Legge anti-LGBTQ+ in Turchia: identità sotto attacco
Recep Tayyip Erdoğan oltrepassa già da tempo un confine invalicabile dei diritti umani, ma con la nuova proposta di legge anti-LGBTQ+ la Turchia sembra pronta a varcare una soglia ancora più pericolosa: quella in cui l’identità diventa reato.
La proposta di legge anti-LGBTQ+
Nella bozza di legge presentata a febbraio 2025, il governo turco propone di limitare l’accesso alla transizione di genere con requisiti medici e burocratici quasi impossibili da soddisfare, fino all’obbligo di sterilità.
Allo stesso tempo, intende criminalizzare qualsiasi espressione considerata “contraria al sesso biologico” e prevedere il carcere per chi celebra o partecipa a un’unione simbolica tra persone dello stesso sesso. Tutto questo viene mascherato da una presunta difesa dei valori morali e della famiglia tradizionale, ma dietro la retorica rassicurante si cela una profonda repressione.
Retorica del nemico e controllo morale
Erdoğan, con la consueta teatralità dei leader autoritari, parla di “piaga LGBT”, di giovani da salvare dalla “perversione”, di una società da purificare. Il valore della famiglia diventa uno scudo politico per difendere un sistema conservatore, bigotto, capitalista e patriarcale. Ogni deviazione dai modelli di genere e ruolo stabiliti secoli fa viene trasformata in peccato o in minaccia.
Il silenzio dell’Europa
Mentre la Turchia si avvicina a un modello di controllo morale che punisce l’identità, l’Europa democratica osserva in silenzio. Un silenzio complice, lo stesso che pesa nel caso di Alessia Tanzi, donna trans italiana umiliata in Egitto.

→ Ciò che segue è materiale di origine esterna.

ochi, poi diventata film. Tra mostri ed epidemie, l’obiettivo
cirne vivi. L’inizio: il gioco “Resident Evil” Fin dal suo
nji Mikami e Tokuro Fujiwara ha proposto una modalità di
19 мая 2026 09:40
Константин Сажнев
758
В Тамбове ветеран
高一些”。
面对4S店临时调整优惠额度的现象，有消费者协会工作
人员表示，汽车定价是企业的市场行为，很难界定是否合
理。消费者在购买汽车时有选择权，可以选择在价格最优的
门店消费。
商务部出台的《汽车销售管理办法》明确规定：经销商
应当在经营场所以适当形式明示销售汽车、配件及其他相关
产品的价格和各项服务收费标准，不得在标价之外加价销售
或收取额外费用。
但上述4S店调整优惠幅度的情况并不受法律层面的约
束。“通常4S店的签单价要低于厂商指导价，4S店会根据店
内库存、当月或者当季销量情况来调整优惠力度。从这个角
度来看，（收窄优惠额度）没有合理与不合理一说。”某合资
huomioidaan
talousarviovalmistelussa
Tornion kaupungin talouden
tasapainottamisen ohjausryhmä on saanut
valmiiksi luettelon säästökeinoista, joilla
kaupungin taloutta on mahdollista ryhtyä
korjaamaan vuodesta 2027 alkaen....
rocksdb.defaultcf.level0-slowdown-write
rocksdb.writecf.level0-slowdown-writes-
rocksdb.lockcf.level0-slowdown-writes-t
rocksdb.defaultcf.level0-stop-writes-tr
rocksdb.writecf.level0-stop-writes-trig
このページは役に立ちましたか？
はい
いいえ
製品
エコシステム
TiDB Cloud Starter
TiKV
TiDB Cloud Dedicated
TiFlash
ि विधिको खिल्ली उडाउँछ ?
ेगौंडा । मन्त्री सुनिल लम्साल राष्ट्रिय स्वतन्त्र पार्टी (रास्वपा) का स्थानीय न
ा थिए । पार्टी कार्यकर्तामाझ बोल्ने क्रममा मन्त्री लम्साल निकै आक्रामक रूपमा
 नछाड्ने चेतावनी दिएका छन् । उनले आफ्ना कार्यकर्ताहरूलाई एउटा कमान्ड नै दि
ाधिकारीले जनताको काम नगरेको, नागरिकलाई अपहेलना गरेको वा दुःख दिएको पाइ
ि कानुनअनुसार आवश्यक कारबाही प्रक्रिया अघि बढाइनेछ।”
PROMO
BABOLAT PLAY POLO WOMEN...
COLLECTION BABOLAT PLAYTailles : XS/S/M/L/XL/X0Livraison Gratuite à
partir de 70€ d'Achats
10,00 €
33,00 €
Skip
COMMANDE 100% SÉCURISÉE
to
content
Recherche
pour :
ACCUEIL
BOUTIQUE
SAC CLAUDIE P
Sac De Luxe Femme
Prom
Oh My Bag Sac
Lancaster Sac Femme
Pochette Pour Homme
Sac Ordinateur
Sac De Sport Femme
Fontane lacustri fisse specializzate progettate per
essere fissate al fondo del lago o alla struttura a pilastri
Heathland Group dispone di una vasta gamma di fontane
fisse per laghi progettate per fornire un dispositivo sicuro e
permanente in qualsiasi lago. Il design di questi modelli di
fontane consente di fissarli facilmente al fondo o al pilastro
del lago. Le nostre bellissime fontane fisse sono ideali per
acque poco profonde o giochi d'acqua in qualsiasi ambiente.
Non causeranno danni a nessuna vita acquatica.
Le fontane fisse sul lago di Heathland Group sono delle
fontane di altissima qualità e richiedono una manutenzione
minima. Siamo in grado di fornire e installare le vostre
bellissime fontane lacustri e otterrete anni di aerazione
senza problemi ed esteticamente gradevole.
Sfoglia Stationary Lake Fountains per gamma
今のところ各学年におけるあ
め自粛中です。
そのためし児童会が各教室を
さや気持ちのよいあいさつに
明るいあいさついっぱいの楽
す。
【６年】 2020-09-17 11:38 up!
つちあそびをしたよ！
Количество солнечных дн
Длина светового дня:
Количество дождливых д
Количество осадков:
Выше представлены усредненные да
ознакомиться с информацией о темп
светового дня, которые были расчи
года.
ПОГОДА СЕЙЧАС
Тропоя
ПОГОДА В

Alessia Tanzi è stata fermata al Cairo, spogliata, fotografata e derisa dalle autorità egiziane in quanto donna trans. Ha raccontato di aver subito trattamenti degradanti, senza ricevere alcun sostegno istituzionale. Nemmeno dalla premier Giorgia Meloni è arrivata una presa di posizione chiara o un gesto di solidarietà. Questo silenzio pesa più di qualsiasi insulto. Se la difesa della dignità femminile si ferma quando la donna in questione è trans, allora non si tratta di tutelare le donne, ma di un’idea selettiva e conveniente di femminilità.
Un filo rosso da Ankara a Roma
Da Ankara al Cairo, fino a Roma, emerge lo stesso filo rosso: la politica come arma di distruzione civile. Erdoğan la usa apertamente, costruendo consenso attraverso paura e odio. Altri la esercitano tacendo o voltandosi dall’altra parte, lasciando che la discriminazione agisca indisturbata. Chiamarlo “dibattito” è una presa in giro. Non si tratta di uno scontro di culture, ma di un atto di dignità: esserci, esistere, affermare la propria identità. Perché nulla è più forte dell’identità autentica, nemmeno il potere.